> [Work item]: Retype exactly every line from the one that includes "Önfejlesztés" through the final line of the listing, both ends kept, and omit the pictures.

> [Data section]:
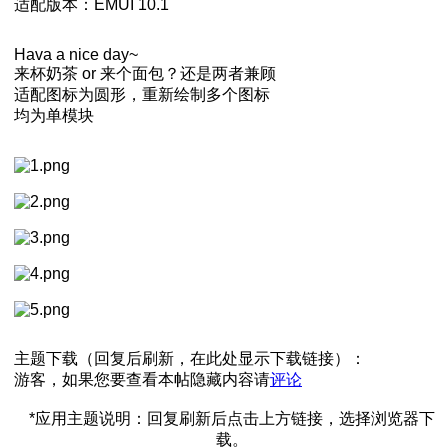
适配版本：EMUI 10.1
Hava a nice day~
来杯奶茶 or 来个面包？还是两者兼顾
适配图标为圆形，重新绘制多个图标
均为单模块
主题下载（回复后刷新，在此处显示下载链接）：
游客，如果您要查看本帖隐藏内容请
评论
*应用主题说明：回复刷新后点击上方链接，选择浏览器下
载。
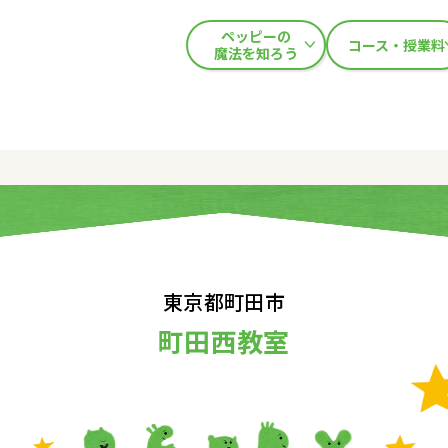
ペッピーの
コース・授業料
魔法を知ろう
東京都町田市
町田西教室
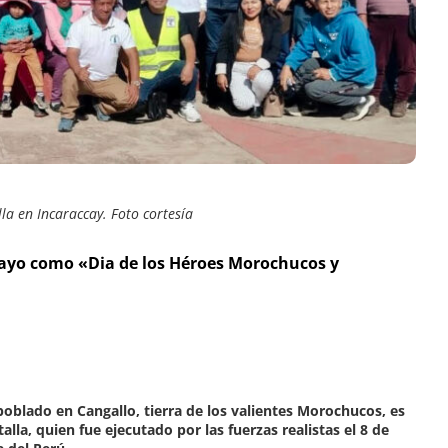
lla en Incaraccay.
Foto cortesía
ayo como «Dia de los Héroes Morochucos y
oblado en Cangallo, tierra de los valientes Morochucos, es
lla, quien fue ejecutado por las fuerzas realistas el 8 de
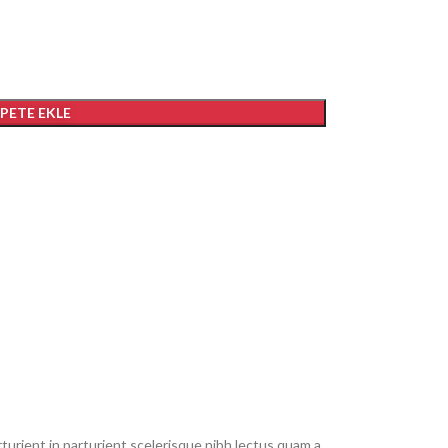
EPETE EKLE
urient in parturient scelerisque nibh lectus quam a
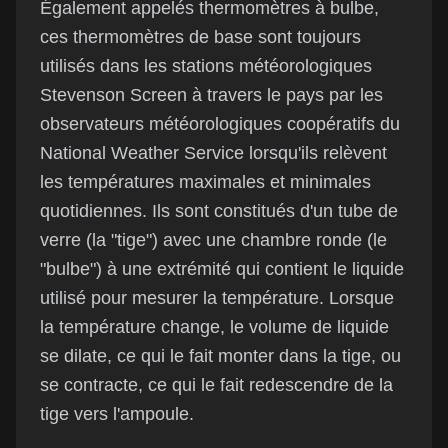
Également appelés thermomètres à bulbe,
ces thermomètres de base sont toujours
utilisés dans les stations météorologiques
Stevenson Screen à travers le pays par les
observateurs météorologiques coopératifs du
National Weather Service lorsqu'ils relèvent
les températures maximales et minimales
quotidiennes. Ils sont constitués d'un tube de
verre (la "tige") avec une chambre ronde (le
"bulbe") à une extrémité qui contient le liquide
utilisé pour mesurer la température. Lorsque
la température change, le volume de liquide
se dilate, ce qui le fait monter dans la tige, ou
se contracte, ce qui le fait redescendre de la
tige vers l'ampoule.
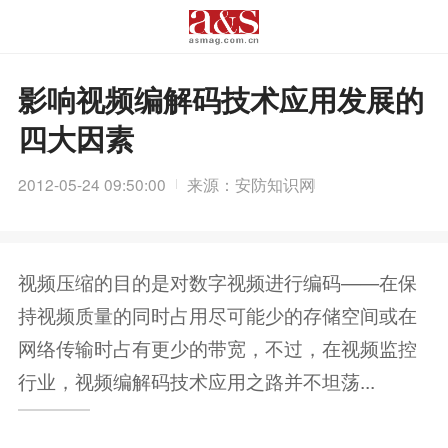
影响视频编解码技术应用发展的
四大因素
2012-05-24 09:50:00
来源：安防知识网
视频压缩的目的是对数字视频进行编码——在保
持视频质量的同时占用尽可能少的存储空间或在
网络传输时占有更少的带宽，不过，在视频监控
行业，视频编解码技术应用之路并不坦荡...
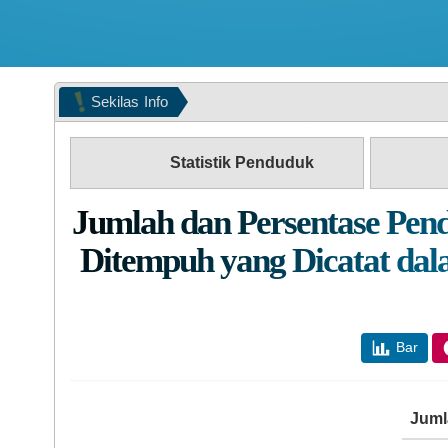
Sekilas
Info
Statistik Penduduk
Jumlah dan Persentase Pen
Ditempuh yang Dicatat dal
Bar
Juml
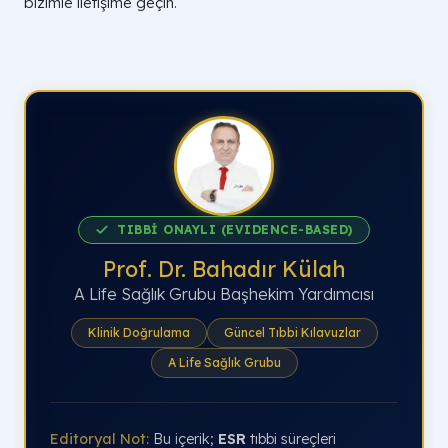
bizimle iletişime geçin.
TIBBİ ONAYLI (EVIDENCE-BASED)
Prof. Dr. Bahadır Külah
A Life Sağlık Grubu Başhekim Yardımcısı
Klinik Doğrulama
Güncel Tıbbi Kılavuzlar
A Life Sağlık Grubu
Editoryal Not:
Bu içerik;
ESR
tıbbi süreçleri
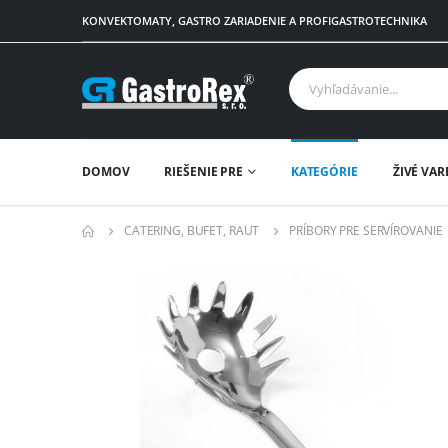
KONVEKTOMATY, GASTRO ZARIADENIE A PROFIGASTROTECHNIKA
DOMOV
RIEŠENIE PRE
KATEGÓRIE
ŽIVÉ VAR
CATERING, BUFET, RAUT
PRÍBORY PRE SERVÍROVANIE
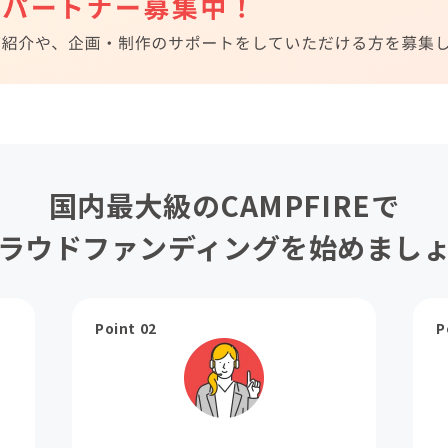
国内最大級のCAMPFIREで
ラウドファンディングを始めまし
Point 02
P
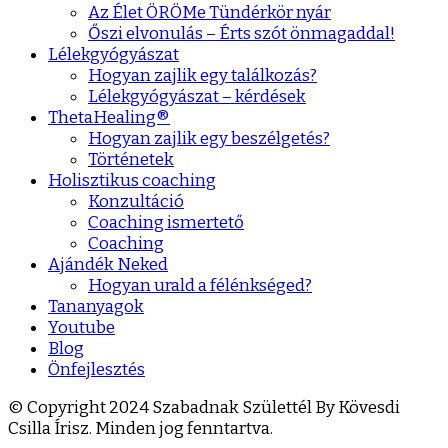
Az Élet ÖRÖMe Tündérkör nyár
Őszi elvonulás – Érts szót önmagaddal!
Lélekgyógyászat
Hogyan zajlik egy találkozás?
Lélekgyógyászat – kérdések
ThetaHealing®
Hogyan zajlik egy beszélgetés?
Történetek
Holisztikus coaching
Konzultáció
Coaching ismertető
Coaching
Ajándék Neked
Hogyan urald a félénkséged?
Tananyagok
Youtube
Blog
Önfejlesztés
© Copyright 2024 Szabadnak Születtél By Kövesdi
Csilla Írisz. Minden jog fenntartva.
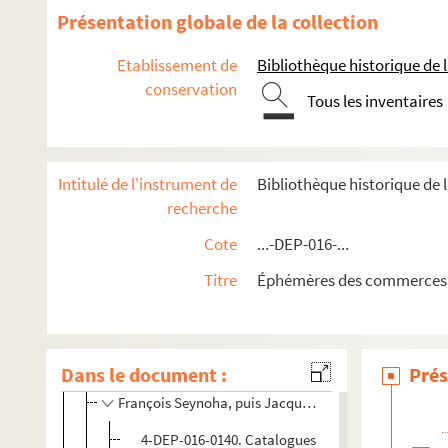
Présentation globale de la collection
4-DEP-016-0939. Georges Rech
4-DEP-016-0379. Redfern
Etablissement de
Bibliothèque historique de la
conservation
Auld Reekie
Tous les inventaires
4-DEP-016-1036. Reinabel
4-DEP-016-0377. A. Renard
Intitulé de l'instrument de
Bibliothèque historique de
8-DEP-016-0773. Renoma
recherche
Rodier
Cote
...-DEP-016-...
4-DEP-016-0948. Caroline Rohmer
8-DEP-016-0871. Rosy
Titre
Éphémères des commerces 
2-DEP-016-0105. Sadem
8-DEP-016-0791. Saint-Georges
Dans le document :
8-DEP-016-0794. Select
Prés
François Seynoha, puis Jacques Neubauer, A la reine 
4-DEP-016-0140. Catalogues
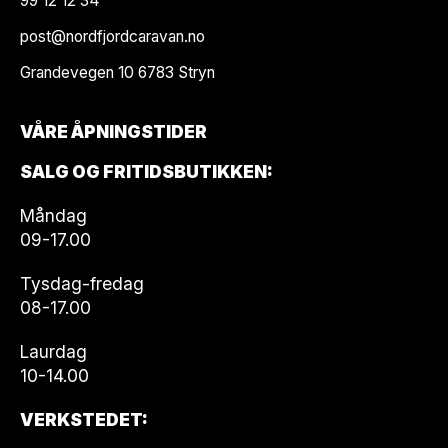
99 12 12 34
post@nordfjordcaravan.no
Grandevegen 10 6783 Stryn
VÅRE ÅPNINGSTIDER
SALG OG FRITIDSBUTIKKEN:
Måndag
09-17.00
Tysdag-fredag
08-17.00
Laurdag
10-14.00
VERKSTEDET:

> [Answer section]:
Önfejlesztés
© Copyright 2024 Szabadnak Születtél By Kövesdi
Csilla Írisz. Minden jog fenntartva.
Présentation globale de la collection
4-DEP-016-0939. Georges Rech
4-DEP-016-0379. Redfern
Etablissement de
Bibliothèque historique de la
conservation
Auld Reekie
Tous les inventaires
4-DEP-016-1036. Reinabel
4-DEP-016-0377. A. Renard
Intitulé de l'instrument de
Bibliothèque historique de
8-DEP-016-0773. Renoma
recherche
Rodier
Cote
...-DEP-016-...
4-DEP-016-0948. Caroline Rohmer
8-DEP-016-0871. Rosy
Titre
Éphémères des commerces 
2-DEP-016-0105. Sadem
8-DEP-016-0791. Saint-Georges
Dans le document :
8-DEP-016-0794. Select
Prés
François Seynoha, puis Jacques Neubauer, A la reine 
4-DEP-016-0140. Catalogues
99 12 12 34
post@nordfjordcaravan.no
Grandevegen 10 6783 Stryn
VÅRE ÅPNINGSTIDER
SALG OG FRITIDSBUTIKKEN:
Måndag
09-17.00
Tysdag-fredag
08-17.00
Laurdag
10-14.00
VERKSTEDET:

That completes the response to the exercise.